>>>>

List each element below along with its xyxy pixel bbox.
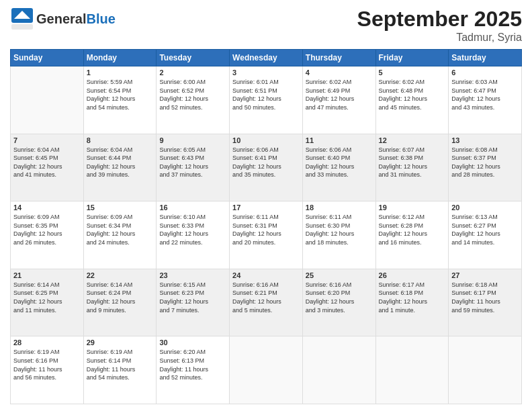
table-row: 10Sunrise: 6:06 AM Sunset: 6:41 PM Dayli… <box>230 134 303 201</box>
table-row: 12Sunrise: 6:07 AM Sunset: 6:38 PM Dayli… <box>375 134 449 201</box>
day-number: 24 <box>232 271 300 279</box>
day-info: Sunrise: 6:11 AM Sunset: 6:30 PM Dayligh… <box>306 213 373 246</box>
table-row: 26Sunrise: 6:17 AM Sunset: 6:18 PM Dayli… <box>375 269 449 336</box>
table-row: 24Sunrise: 6:16 AM Sunset: 6:21 PM Dayli… <box>230 269 303 336</box>
table-row <box>302 336 375 404</box>
calendar-row: 14Sunrise: 6:09 AM Sunset: 6:35 PM Dayli… <box>11 201 522 269</box>
table-row <box>230 336 303 404</box>
day-info: Sunrise: 6:03 AM Sunset: 6:47 PM Dayligh… <box>451 78 519 111</box>
day-number: 12 <box>379 136 446 144</box>
col-wednesday: Wednesday <box>230 50 303 66</box>
table-row: 30Sunrise: 6:20 AM Sunset: 6:13 PM Dayli… <box>157 336 230 404</box>
table-row: 6Sunrise: 6:03 AM Sunset: 6:47 PM Daylig… <box>449 66 522 134</box>
day-number: 15 <box>87 203 154 212</box>
calendar-row: 21Sunrise: 6:14 AM Sunset: 6:25 PM Dayli… <box>11 269 522 336</box>
table-row: 23Sunrise: 6:15 AM Sunset: 6:23 PM Dayli… <box>157 269 230 336</box>
table-row: 28Sunrise: 6:19 AM Sunset: 6:16 PM Dayli… <box>11 336 84 404</box>
day-number: 28 <box>13 338 81 347</box>
table-row: 15Sunrise: 6:09 AM Sunset: 6:34 PM Dayli… <box>83 201 157 269</box>
day-number: 27 <box>451 271 519 279</box>
logo-icon <box>10 7 34 31</box>
table-row: 27Sunrise: 6:18 AM Sunset: 6:17 PM Dayli… <box>449 269 522 336</box>
day-info: Sunrise: 6:13 AM Sunset: 6:27 PM Dayligh… <box>451 213 519 246</box>
day-info: Sunrise: 6:18 AM Sunset: 6:17 PM Dayligh… <box>451 281 519 314</box>
day-info: Sunrise: 6:02 AM Sunset: 6:49 PM Dayligh… <box>306 78 373 111</box>
day-info: Sunrise: 6:16 AM Sunset: 6:20 PM Dayligh… <box>306 281 373 314</box>
day-info: Sunrise: 6:16 AM Sunset: 6:21 PM Dayligh… <box>232 281 300 314</box>
table-row: 1Sunrise: 5:59 AM Sunset: 6:54 PM Daylig… <box>83 66 157 134</box>
day-number: 18 <box>306 203 373 212</box>
day-info: Sunrise: 5:59 AM Sunset: 6:54 PM Dayligh… <box>87 78 154 111</box>
col-monday: Monday <box>83 50 157 66</box>
col-saturday: Saturday <box>449 50 522 66</box>
day-number: 4 <box>306 68 373 77</box>
table-row <box>375 336 449 404</box>
logo: GeneralBlue <box>10 7 116 31</box>
logo-general: General <box>36 11 86 26</box>
table-row: 11Sunrise: 6:06 AM Sunset: 6:40 PM Dayli… <box>302 134 375 201</box>
calendar-header-row: Sunday Monday Tuesday Wednesday Thursday… <box>11 50 522 66</box>
table-row: 29Sunrise: 6:19 AM Sunset: 6:14 PM Dayli… <box>83 336 157 404</box>
day-number: 13 <box>451 136 519 144</box>
day-number: 8 <box>87 136 154 144</box>
logo-blue: Blue <box>86 11 115 26</box>
table-row: 4Sunrise: 6:02 AM Sunset: 6:49 PM Daylig… <box>302 66 375 134</box>
day-info: Sunrise: 6:04 AM Sunset: 6:45 PM Dayligh… <box>13 146 81 179</box>
table-row: 20Sunrise: 6:13 AM Sunset: 6:27 PM Dayli… <box>449 201 522 269</box>
day-number: 29 <box>87 338 154 347</box>
table-row: 22Sunrise: 6:14 AM Sunset: 6:24 PM Dayli… <box>83 269 157 336</box>
day-number: 5 <box>379 68 446 77</box>
page: GeneralBlue September 2025 Tadmur, Syria… <box>0 0 532 411</box>
day-info: Sunrise: 6:02 AM Sunset: 6:48 PM Dayligh… <box>379 78 446 111</box>
table-row: 17Sunrise: 6:11 AM Sunset: 6:31 PM Dayli… <box>230 201 303 269</box>
day-number: 1 <box>87 68 154 77</box>
day-info: Sunrise: 6:15 AM Sunset: 6:23 PM Dayligh… <box>159 281 226 314</box>
calendar-row: 1Sunrise: 5:59 AM Sunset: 6:54 PM Daylig… <box>11 66 522 134</box>
calendar-row: 7Sunrise: 6:04 AM Sunset: 6:45 PM Daylig… <box>11 134 522 201</box>
day-info: Sunrise: 6:20 AM Sunset: 6:13 PM Dayligh… <box>159 348 226 381</box>
day-number: 3 <box>232 68 300 77</box>
day-info: Sunrise: 6:01 AM Sunset: 6:51 PM Dayligh… <box>232 78 300 111</box>
day-info: Sunrise: 6:05 AM Sunset: 6:43 PM Dayligh… <box>159 146 226 179</box>
table-row: 3Sunrise: 6:01 AM Sunset: 6:51 PM Daylig… <box>230 66 303 134</box>
day-info: Sunrise: 6:19 AM Sunset: 6:14 PM Dayligh… <box>87 348 154 381</box>
day-number: 21 <box>13 271 81 279</box>
day-info: Sunrise: 6:00 AM Sunset: 6:52 PM Dayligh… <box>159 78 226 111</box>
table-row: 25Sunrise: 6:16 AM Sunset: 6:20 PM Dayli… <box>302 269 375 336</box>
table-row: 16Sunrise: 6:10 AM Sunset: 6:33 PM Dayli… <box>157 201 230 269</box>
calendar-title: September 2025 <box>357 7 522 32</box>
table-row <box>11 66 84 134</box>
table-row: 2Sunrise: 6:00 AM Sunset: 6:52 PM Daylig… <box>157 66 230 134</box>
day-info: Sunrise: 6:10 AM Sunset: 6:33 PM Dayligh… <box>159 213 226 246</box>
table-row: 19Sunrise: 6:12 AM Sunset: 6:28 PM Dayli… <box>375 201 449 269</box>
table-row: 13Sunrise: 6:08 AM Sunset: 6:37 PM Dayli… <box>449 134 522 201</box>
day-number: 22 <box>87 271 154 279</box>
title-block: September 2025 Tadmur, Syria <box>357 7 522 44</box>
day-info: Sunrise: 6:17 AM Sunset: 6:18 PM Dayligh… <box>379 281 446 314</box>
col-thursday: Thursday <box>302 50 375 66</box>
day-info: Sunrise: 6:06 AM Sunset: 6:41 PM Dayligh… <box>232 146 300 179</box>
day-info: Sunrise: 6:14 AM Sunset: 6:24 PM Dayligh… <box>87 281 154 314</box>
table-row: 9Sunrise: 6:05 AM Sunset: 6:43 PM Daylig… <box>157 134 230 201</box>
day-info: Sunrise: 6:09 AM Sunset: 6:35 PM Dayligh… <box>13 213 81 246</box>
day-number: 14 <box>13 203 81 212</box>
table-row: 8Sunrise: 6:04 AM Sunset: 6:44 PM Daylig… <box>83 134 157 201</box>
calendar-table: Sunday Monday Tuesday Wednesday Thursday… <box>10 49 522 404</box>
day-number: 30 <box>159 338 226 347</box>
day-number: 6 <box>451 68 519 77</box>
day-number: 16 <box>159 203 226 212</box>
day-number: 25 <box>306 271 373 279</box>
table-row: 5Sunrise: 6:02 AM Sunset: 6:48 PM Daylig… <box>375 66 449 134</box>
svg-rect-2 <box>11 24 33 30</box>
col-sunday: Sunday <box>11 50 84 66</box>
day-info: Sunrise: 6:14 AM Sunset: 6:25 PM Dayligh… <box>13 281 81 314</box>
day-info: Sunrise: 6:04 AM Sunset: 6:44 PM Dayligh… <box>87 146 154 179</box>
day-number: 9 <box>159 136 226 144</box>
day-number: 11 <box>306 136 373 144</box>
table-row: 21Sunrise: 6:14 AM Sunset: 6:25 PM Dayli… <box>11 269 84 336</box>
col-tuesday: Tuesday <box>157 50 230 66</box>
day-number: 7 <box>13 136 81 144</box>
day-number: 26 <box>379 271 446 279</box>
day-number: 10 <box>232 136 300 144</box>
table-row <box>449 336 522 404</box>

<<<<

*REQUIRED WORK*. Go through the data, and copy each line in which the word "logo" appears.

*ANSWER TO THIS PROBLEM*.
logo-icon <box>10 7 34 31</box>
logo: GeneralBlue <box>10 7 116 31</box>
logo-general: General <box>36 11 86 26</box>
logo-blue: Blue <box>86 11 115 26</box>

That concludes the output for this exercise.